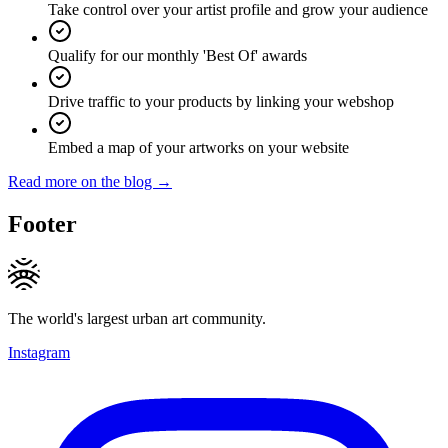
Take control over your artist profile and grow your audience
Qualify for our monthly 'Best Of' awards
Drive traffic to your products by linking your webshop
Embed a map of your artworks on your website
Read more on the blog →
Footer
The world's largest urban art community.
Instagram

——

• _Task item_
Only the last part of the entries above is needed: please copy the line with "Drive traffic to" and each line after it exactly.

• _Solution_
Drive traffic to your products by linking your webshop
Embed a map of your artworks on your website
Read more on the blog →
Footer
The world's largest urban art community.
Instagram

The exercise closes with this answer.